Automatic and online identification of unusual incidents is important for critical event detection, alarm systems and the implementation of health and safety measures. In today's camera surveillance solutions the video streams are displayed on-screen for human operators, e.g. in large multi-screen control centers. This in turn requires the attention of operators for unusual events and urgent response. We have developed an unusual scene detector (USD) that is able to automatically identify unusual visual content in video streams in real-time. A scene (image region) is identified as unusual if similar image content on the same place has not or rarely been observed in the past. In contrast to explicitly modelling specific unusual events, the USD incrementally learns from the visual source in order to build an adaptive model of the significant content of the past. At the same time, the current image is compared to the model to identify potential unusual regions in the scene. Both tasks can be performed in parallel and run in real-time (20 fps) on 640x480 video streams (Dual Core 2.66 Ghz/ 3 GB RAM). Long-term experiments demonstrate that our method finds plausible unusual scenes in traffic monitoring and industrial manufacturing data, but the USD is not limited to any domain. Due to the high run-time performance and universal applicability, the USD can be demonstrated live, i.e. interaction with the audience via webcam. Figure 6 shows the flexible user interface of the unusual scene detector implemented in C++.

Figure 7 Check point events and related workflows recognitions. Figure 6 Screenshot of the Unusual Scene Detector (USD) with different views. Input video stream with indicated unusual areas (1), confidence map (2), visualization of the model of usualness (3) and widgets for administration and logging (4).

6. WORKFLOW RECOGNITION USING ARTIFICIAL INTELLIGENCE TOOL The scope of the WRAIT tool is to identify and recognize workflows of single humans/objects based on the results from human detection and tracking algorithm [10]. The combined technologies used are artificial intelligence and computer vision. The artificial intelligence part handles the transformation of the trajectories of the objects to semantic events and inference upon the normality of the sequence of events. This normality can be validated against a rule table. Sequences of semantic events are checked for conformance to a rule. The semantic events take the form of enter/leave events of points in the image space. These semantic events will be called henceforth micro-tasks. These points in space are called trap points since they are visual traps for reporting. The micro-tasks summarize a trajectory of the worker. The user combines these elementary tasks/events into meaningful sequences that should be tracked across frame sequences. Every rule is a sequence of micro-tasks. Every micro-task has an expiration time. In order to understand this requirement it is enough to realize that in everyday activities a human object accomplishes a job in a finite amount of time. In industrial environments this amount of time comes with some lower and upper bounds. Moreover even in walking tasks the small amount of time necessary to emit the enter/leave events with respect to a trap point play a crucial role to detect accidents. For this reason a micro-task with its expiration time are crucial in our approach. Parallelizing the processing of these tasks is straightforward since trap points are autonomous entities doing the same thing. This autonomy can be translated directly to an agent based implementation. For this reason we achieved a proper decomposition of the mechanism used to monitor these points into an artificial intelligence and in specific using multi-agents infrastructure that executes a distributed algorithm [11]. Not only load is balanced but we also mimic the processes occurring in nature. Multi-processing happens in a higher level in contrast to the usual lower level that speeds up calculations. We developed a cross-platform tool for experimentation that loads “rules”, in other words relevant sequences of micro tasks to identify single-object behaviors. In Figure 7 we present the layout of the WRAIT Tool.

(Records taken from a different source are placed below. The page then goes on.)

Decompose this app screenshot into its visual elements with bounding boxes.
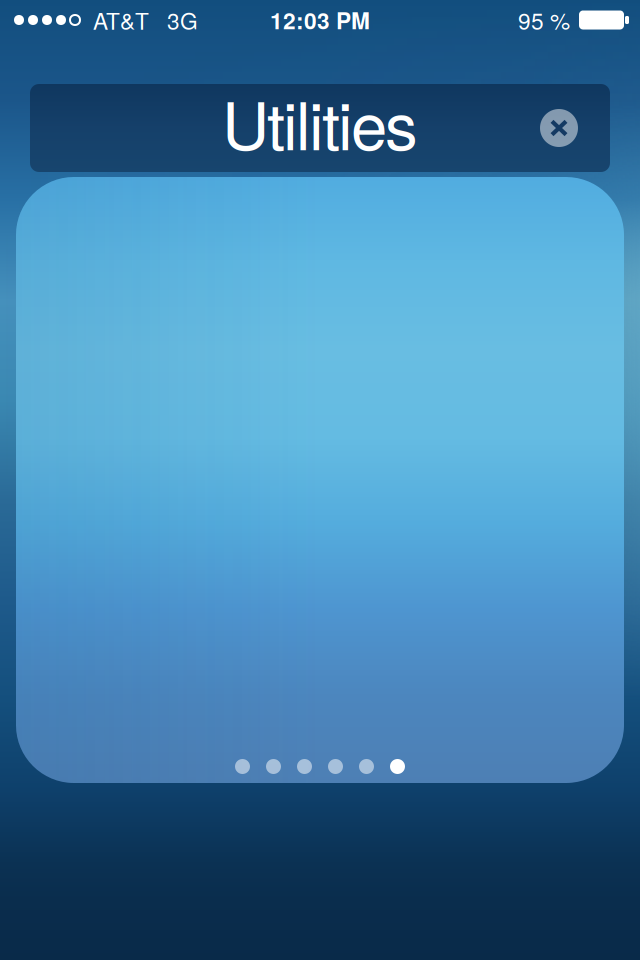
- staticText: 3G: [167, 4, 198, 36]
- staticText: AT&T: [93, 4, 149, 36]
- staticText: Utilities: [222, 75, 418, 169]
- staticText: 12:03 PM: [270, 4, 370, 36]
- button[interactable]: Close folder: [529, 98, 589, 158]
- staticText: 95 %: [518, 4, 570, 36]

7. ANNOTATION FEEDBACK TOOL Although self-configured algorithms are the final objectives, many algorithms still require training. A visual interface is required to allow non-scientific user to define the ground truth or bring corrections. This is the role of the Annotation Feedback Tool AFT (see Figure 8). The user corrections (interpreted as feedback) can then be given back to the original tools which produced them.

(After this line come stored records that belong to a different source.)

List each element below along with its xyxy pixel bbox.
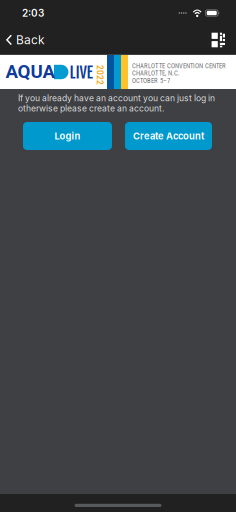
staticText: CHARLOTTE, N.C. — [132, 69, 180, 77]
staticText: LIVE — [70, 62, 92, 82]
button[interactable]: Create Account — [125, 122, 212, 150]
button[interactable]: Back — [0, 26, 55, 54]
button[interactable]: Scan QR code — [202, 26, 236, 54]
staticText: AQUA — [6, 61, 56, 82]
staticText: 2:03 — [22, 7, 44, 19]
staticText: CHARLOTTE CONVENTION CENTER — [132, 62, 226, 70]
button[interactable]: Login — [23, 122, 112, 150]
staticText: If you already have an account you can j… — [18, 93, 215, 114]
staticText: Login — [54, 130, 80, 142]
staticText: Back — [16, 33, 45, 47]
staticText: 2022 — [90, 70, 110, 80]
staticText: Create Account — [133, 130, 204, 142]
staticText: OCTOBER 5–7 — [132, 77, 170, 85]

Figure 8 Screenshot of the AFT main window with (1) menu for interaction to load image data, annotations files, and control of which elements to display; (2) the time panel, which presents the frames of the image data as a horizontal timeline; (3) the annotations (which are created manually or loaded as output of tools) overlaid to the video stream. A statistics window allows reviewing the annotations in a statistical view, by comparing occurrences. This offers the enduser a business view of the annotations, focusing on the real value the annotations are bringing, and possibly highlighting discrepancies. On a side note, as this tool offers the system technician the ability to create new annotations, thus it can be used to create a ground truth data set, which then is used to evaluate the algorithms. The annotation files accepted are plain text files, with each line referencing a given frame, followed by the relevant annotations. The annotations can be bounding boxes, or behaviors (for example “Welding part B to part A”). For highly

detailed annotations, the SAM metadata model [12] could be used. The data sets, once loaded, appear graphically in the main view, and also in the time line. The user can modify the annotations which define bounding boxes. These annotations will typically define the position of people (operators of the factory). The AFT is ideal for a situation requiring the review of annotations. In an “annotation and feedback for adaptation phase” scenario, the end-user needs to review the results produced by annotation algorithms, in order to tweak their training. The statistics viewer helps to understand the global aspect of the whole sequence. The AFT is used as a user interface to provide the relevance feedback to the tools which expect to be trained. When a specific event requires an en even more detailed view of a specific sequence, and easy switch to the SDB tool is offered.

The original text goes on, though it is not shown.